Former Northern Ireland manager Billy Bingham who led the team to the 1982 and 1986 World Cups died at the age of 90. Bingham enjoyed two spells as Northern Ireland boss, the first between 1967-1971 and the second between 1980-1993. He also won 56 caps for the country as a player between 1951 and 1963 which included appearances in the 1958 World Cup. Bingham also managed Everton for four years in 1973 as well as made 227 appearances for Sunderland.

“Dad was diagnosed with dementia back in 2006 and I think it is a tribute to his will that he managed another 16 years from that diagnosis to the time he passed away. He passed away peacefully last night at 10.30 pm in a care home in Southport. We are very proud of all our dad achieved,” the son of former Northern Ireland manager Billy Bingham said.

“Everyone at Glentoran is deeply saddened to hear of the passing of Billy Bingham,” his first club Glentoran posted on Twitter. “The thoughts and prayers of everyone at the club go out to Billy’s family and friends at this time.”

“Everton Football Club is deeply saddened to learn of the passing of Billy Bingham MBE,” the Merseyside club tweeted. “A great man who both played for and managed the Blues.
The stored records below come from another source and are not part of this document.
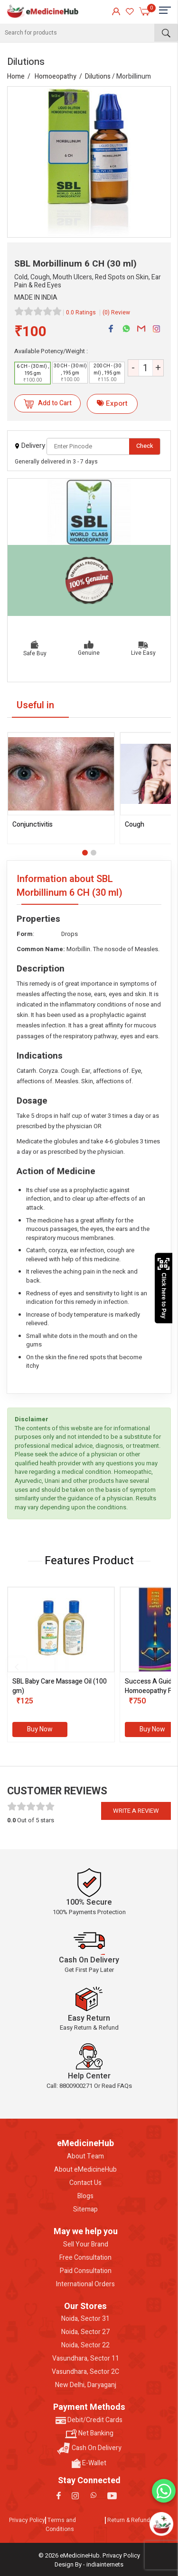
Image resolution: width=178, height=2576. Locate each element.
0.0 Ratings (81, 312)
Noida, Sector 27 (85, 2332)
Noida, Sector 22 (85, 2345)
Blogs (85, 2196)
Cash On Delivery (89, 2448)
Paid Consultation (86, 2271)
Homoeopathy (55, 76)
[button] (85, 853)
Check (144, 445)
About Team (85, 2156)
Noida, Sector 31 (85, 2319)
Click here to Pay (163, 1288)
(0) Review (116, 312)
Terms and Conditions (61, 2524)
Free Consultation (85, 2258)
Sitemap (85, 2209)
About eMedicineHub (85, 2170)
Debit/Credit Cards (89, 2420)
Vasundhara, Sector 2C (85, 2372)
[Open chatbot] (162, 2524)
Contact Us (85, 2183)
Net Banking (89, 2433)
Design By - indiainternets (89, 2564)
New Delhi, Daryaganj (85, 2385)
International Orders (85, 2284)
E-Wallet (89, 2463)
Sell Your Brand (85, 2244)
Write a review (136, 1810)
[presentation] (16, 1667)
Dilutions (98, 76)
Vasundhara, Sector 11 (85, 2358)
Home (16, 76)
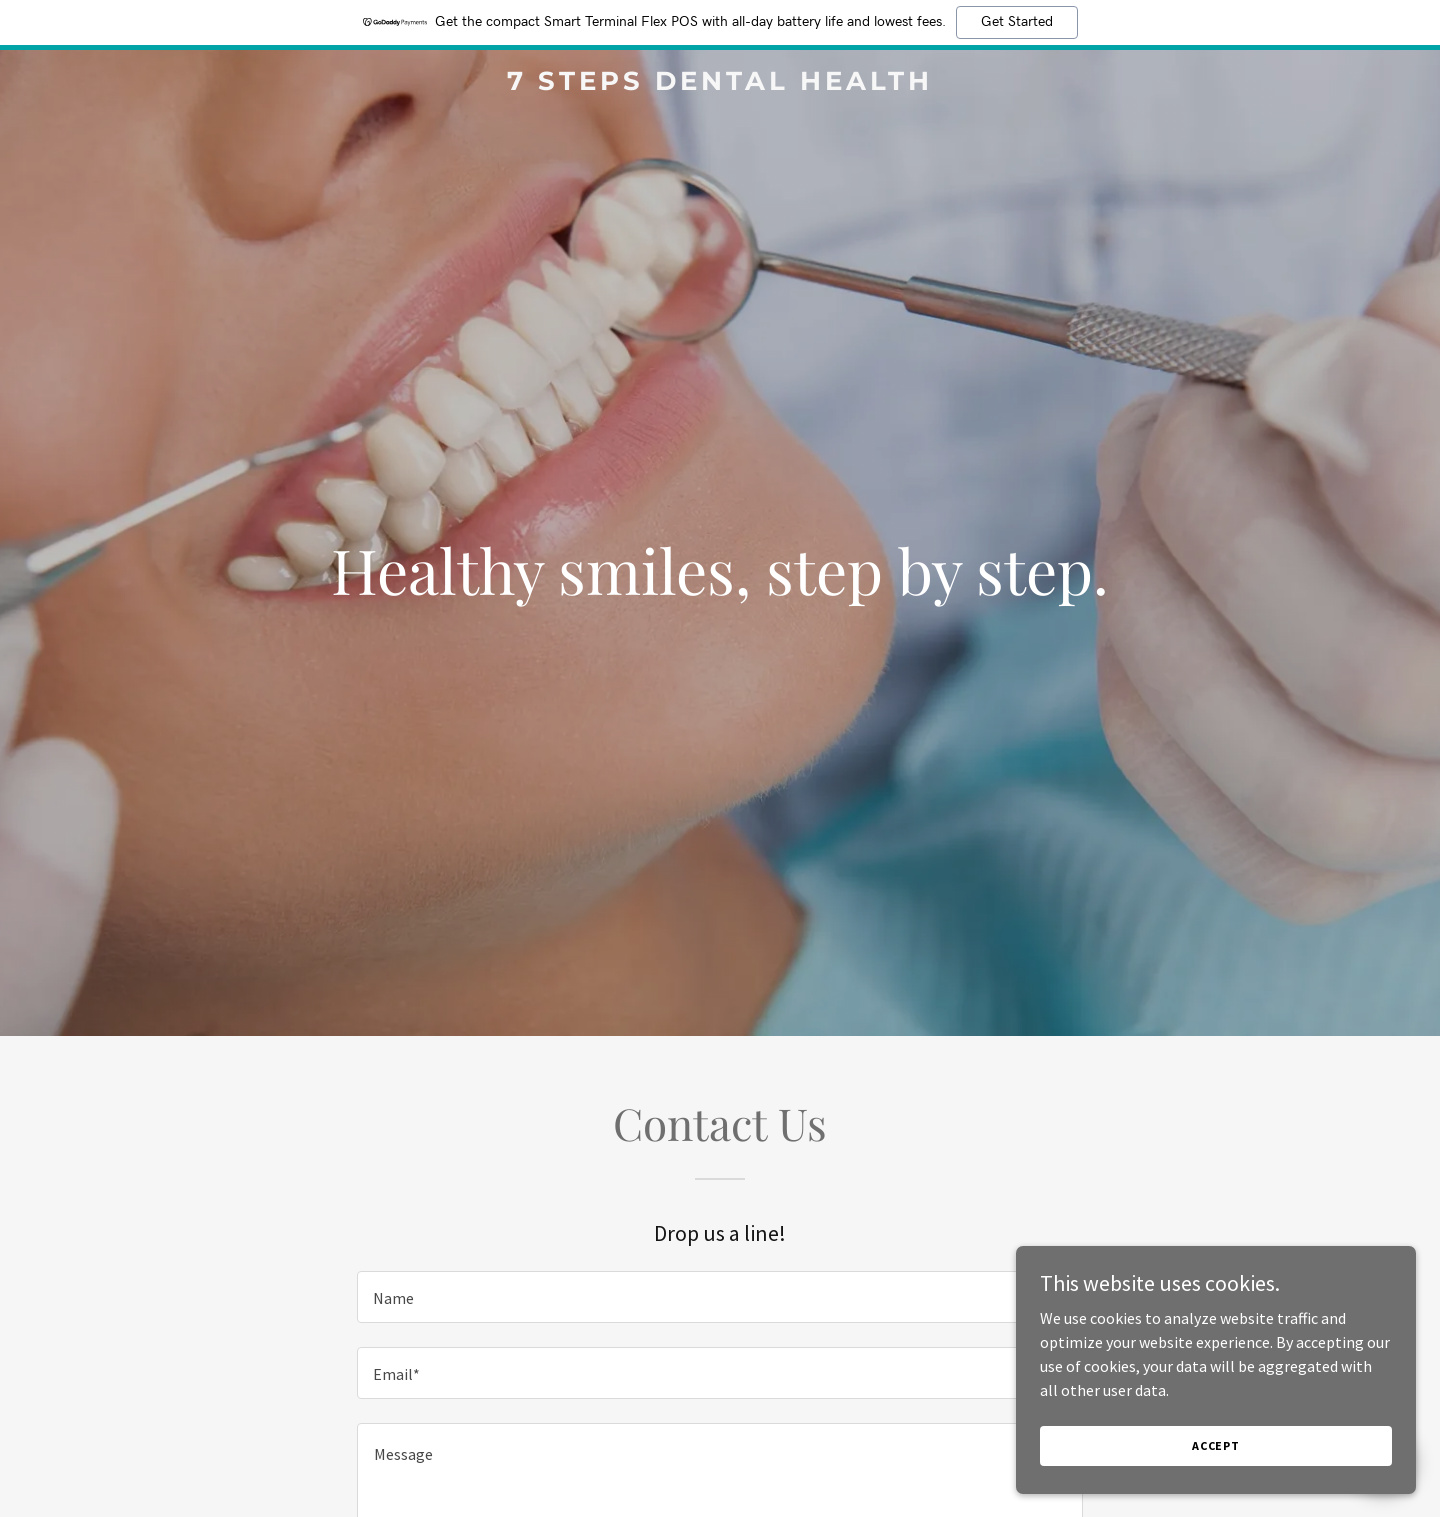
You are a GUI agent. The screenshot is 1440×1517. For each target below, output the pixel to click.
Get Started (1017, 22)
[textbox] (719, 1297)
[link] (720, 84)
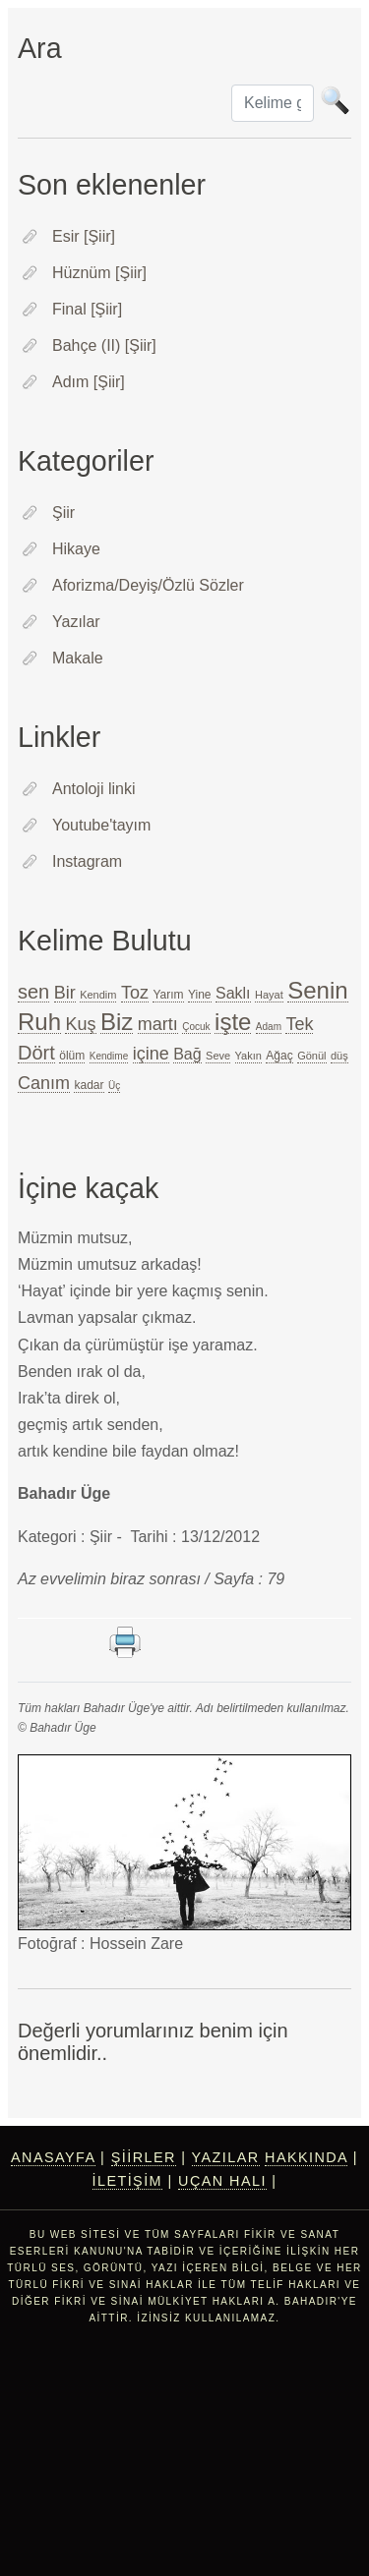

You’ll be missed, Billy.”

“Billy holds a unique place in the football hearts of Northern Ireland in that he both played at and managed in World Cup final tournaments with Northern Ireland, being part of Peter Doherty’s historic team of 1958 in Sweden and then managing Northern Ireland in the 1982 and 1986 finals,” a statement on the Irish FA website read. “Billy was a tricky winger in the days when such a position was revered, but there was more to him than wing play. Billy was not afraid to mix it when needed, had an eye for goal, and had a wonderful tactical and positional brain – attributes which would come to the fore in his managerial career.”